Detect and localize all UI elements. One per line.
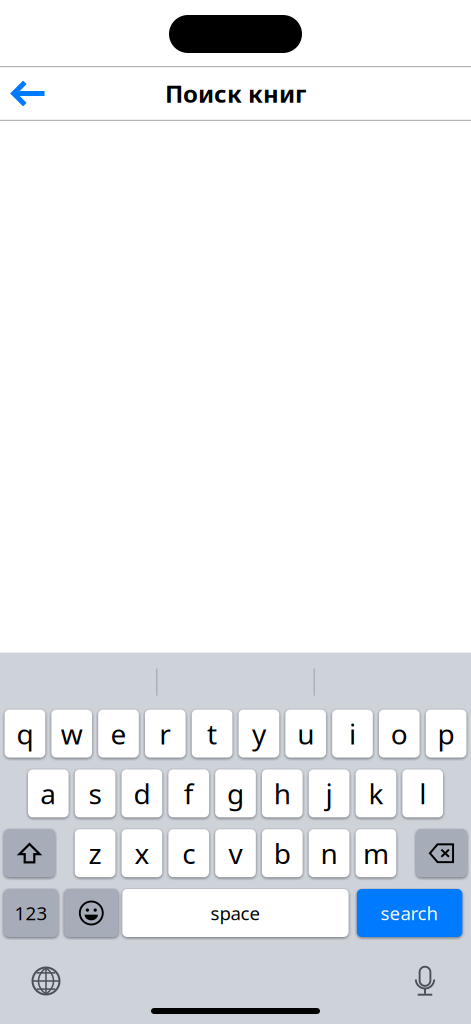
staticText: w [61, 715, 83, 752]
staticText: Поиск книг [165, 78, 306, 110]
button[interactable]: search [357, 889, 462, 937]
staticText: space [210, 901, 260, 925]
button[interactable]: h [262, 769, 303, 817]
button[interactable]: y [239, 710, 279, 758]
button[interactable]: n [309, 829, 350, 877]
button[interactable]: Numbers [4, 889, 58, 937]
staticText: s [89, 775, 102, 812]
button[interactable]: Delete [416, 829, 467, 877]
button[interactable]: Dictation [403, 959, 447, 1003]
button[interactable]: s [75, 769, 116, 817]
button[interactable]: e [98, 710, 139, 758]
button[interactable]: z [75, 829, 116, 877]
staticText: i [349, 715, 356, 752]
staticText: d [133, 775, 150, 812]
button[interactable]: t [192, 710, 232, 758]
button[interactable]: o [379, 710, 420, 758]
staticText: h [274, 775, 291, 812]
staticText: n [321, 835, 338, 872]
staticText: 123 [14, 901, 47, 925]
button[interactable]: l [402, 769, 443, 817]
button[interactable]: f [168, 769, 209, 817]
staticText: b [274, 835, 291, 872]
staticText: f [184, 775, 194, 812]
button[interactable]: b [262, 829, 303, 877]
staticText: t [207, 715, 217, 752]
button[interactable]: k [356, 769, 396, 817]
button[interactable]: j [309, 769, 350, 817]
staticText: k [368, 775, 383, 812]
staticText: g [227, 775, 244, 812]
button[interactable]: Back [0, 66, 60, 121]
button[interactable]: d [122, 769, 162, 817]
staticText: search [381, 901, 439, 925]
staticText: y [252, 715, 266, 752]
staticText: o [391, 715, 408, 752]
button[interactable]: a [28, 769, 69, 817]
button[interactable]: x [122, 829, 162, 877]
button[interactable]: r [145, 710, 186, 758]
button[interactable]: m [356, 829, 396, 877]
button[interactable]: c [168, 829, 209, 877]
staticText: m [363, 835, 389, 872]
button[interactable]: q [5, 710, 45, 758]
button[interactable]: Emoji [64, 889, 118, 937]
staticText: v [228, 835, 242, 872]
button[interactable]: Shift [4, 829, 55, 877]
staticText: q [16, 715, 33, 752]
button[interactable]: w [51, 710, 92, 758]
staticText: c [182, 835, 195, 872]
staticText: r [159, 715, 171, 752]
staticText: j [326, 775, 333, 812]
button[interactable]: space [122, 889, 349, 937]
staticText: e [110, 715, 126, 752]
button[interactable]: Next keyboard [24, 959, 68, 1003]
staticText: u [297, 715, 314, 752]
staticText: a [40, 775, 56, 812]
button[interactable]: u [285, 710, 326, 758]
staticText: x [134, 835, 149, 872]
button[interactable]: p [426, 710, 466, 758]
staticText: l [419, 775, 426, 812]
button[interactable]: v [215, 829, 256, 877]
button[interactable]: i [332, 710, 373, 758]
button[interactable]: g [215, 769, 256, 817]
staticText: z [89, 835, 102, 872]
staticText: p [438, 715, 455, 752]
::::
▶ **TASK**: The expected answer is every line in the data above that carries the string "space".

▶ **RESPONSE TO THE EXERCISE**:
staticText: space [210, 901, 260, 925]
button[interactable]: space [122, 889, 349, 937]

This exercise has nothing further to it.